II – na função de instrutor-mediador ou guia-intérprete, a alunos surdocegos, em sala de aula e nas demais dependências da unidade escolar, sendo que, para essa função exigir-se-á a qualificação em LIBRAS Tátil e Braille Tátil. (Brasil, 2016, p.1)

Essa resolução preconiza a importância do profissional na efetiva inclusão na sala de aula e nos demais espaços escolares que o surdocego frequenta. Mostra ainda a importância da qualificação do guia-intérprete quanto à comunicação por meio de Libras Tátil e Braille Tátil.

Além das atribuições citadas na resolução, é necessário que o guia-intérprete seja capaz de guiar o surdocego e descrever os espaços que o circundam. Carillo (2008) faz essa citação de forma clara:

O guia-intérprete é um profissional capacitado para realizar o trabalho de interpretação, descrição visual e funções de guia. Para exercer essas atividades é preciso ter conhecimento e domínio nos diferentes sistemas de comunicação e nas diversas técnicas de locomoção, bem como ter habilidades para realizar as adaptações necessárias a cada surdocego em cada situação em particular. (CARILLO, 2008, p. 70)
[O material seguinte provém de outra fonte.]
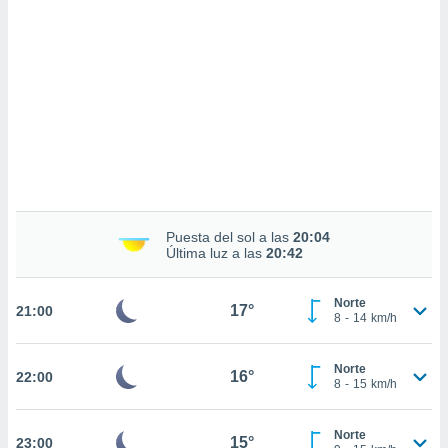
sultar más
 en nuestra
 Cookies
y
ualquier
ento
 botón
ación de
kies
 disponible
e nuestra
.
Puesta del sol a las
20:04
Última luz a las
20:42
IVAMENTE,
Norte
17°
21:00
as
8
-
14
km/h
 a cookies
 no aceptar
Norte
16°
22:00
ón de
8
-
15
km/h
uedes
uestro sitio
.com. En
Norte
15°
23:00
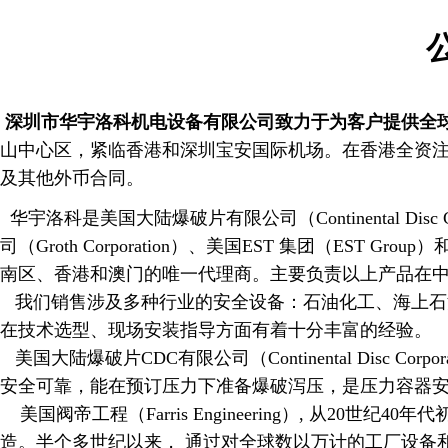
深圳市华宇洛科机电设备有限公司致力于为客户提供全
山中心区，紧临香港和深圳宝安国际机场。在香港全资
及其他外币合同。
华宇洛科是美国大陆爆破片有限公司（Continental Disc Cor
司（Groth Corporation）、美国EST 集团（ES
南区、香港和澳门的唯一代理商。主要负责以上产品在
我们销售涉及多种行业的安全设备：石油化工、海上石
在技术选型、现场安装指导方面有着十分丰富的经验。
美国大陆爆破片CDC有限公司（Continental Disc C
安全可靠，能在预订压力下准备爆破泻压，是压力容器
美国阀帝工程（Farris Engineering）, 从2
造。半个多世纪以来， 通过对全球数以万计的工厂设备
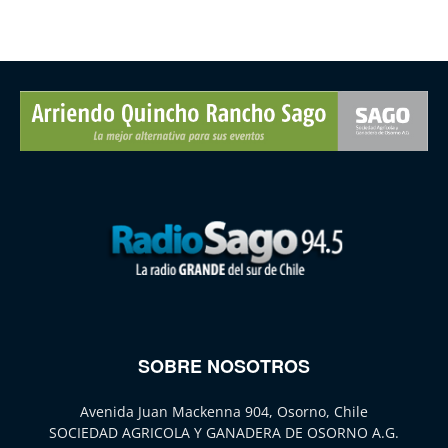
SOBRE NOSOTROS
Avenida Juan Mackenna 904, Osorno, Chile
SOCIEDAD AGRICOLA Y GANADERA DE OSORNO A.G.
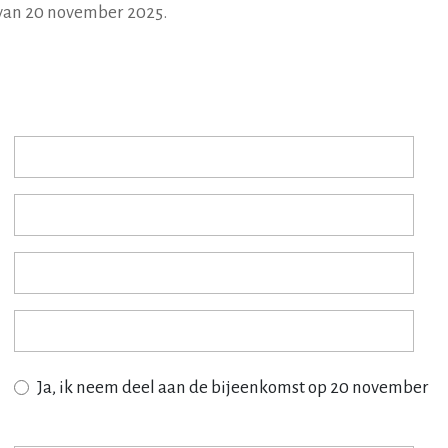
 van 20 november 2025.
Ja, ik neem deel aan de bijeenkomst op 20 november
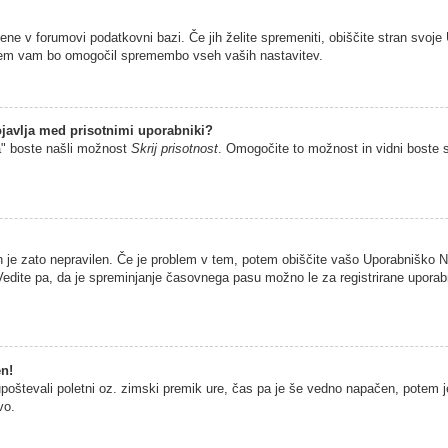
jene v forumovi podatkovni bazi. Če jih želite spremeniti, obiščite stran sv
istem vam bo omogočil spremembo vseh vaših nastavitev.
javlja med prisotnimi uporabniki?
a" boste našli možnost
Skrij prisotnost
. Omogočite to možnost in vidni boste 
n je zato nepravilen. Če je problem v tem, potem obiščite vašo Uporabniško
edite pa, da je spreminjanje časovnega pasu možno le za registrirane uporabni
en!
 upoštevali poletni oz. zimski premik ure, čas pa je še vedno napačen, potem 
vo.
Anne Sullivan menciona o quanto foi especial a experiência de guiar-interpretar- ensinar sua aluna: ―É um raro privilégio assistir ao nascimento, crescimento e primeiras frágeis lutas de uma mente viva; esse privilégio é meu, sendo-me dada também a possibilidade de despertar e guiar essa inteligência brilhante.‖ (KELLER, 2008, p.310).

Tenho a mesma experiência de Anne Sullivan, quando me deparo com a oportunidade de guiar surdocegos em fase de desenvolvimento. As descobertas feitas por eles são inúmeras. O Narrador 1, passou pelo mesmo processo de aquisição de linguagem de Helen Keller, na descoberta das palavras.

Certo dia ele fez um túnel com blocos de montar; colocou uma pista de carrinhos passando por baixo, e me perguntou por meio de sinais: - Qual o nome disso?

Segurei em sua mão e soletrei com o alfabeto datilológico: T-Ú-N-E-L.

Ele pediu que eu repetisse; assim eu fiz: T-Ú-N-E-L. A partir dessa segunda fez, ele soletrou sozinho.

Desta forma, aprendeu mais uma palavra e seu significado. A mesma sensação de Anne Sullivan, assisto diariamente no desenvolvimento de mentes vivas e cognitivos preservados. Posso constatar cada progresso, por meio da comunicação e linguagem. São processos prazerosos que tenho vivenciado, os quais considero indescritíveis.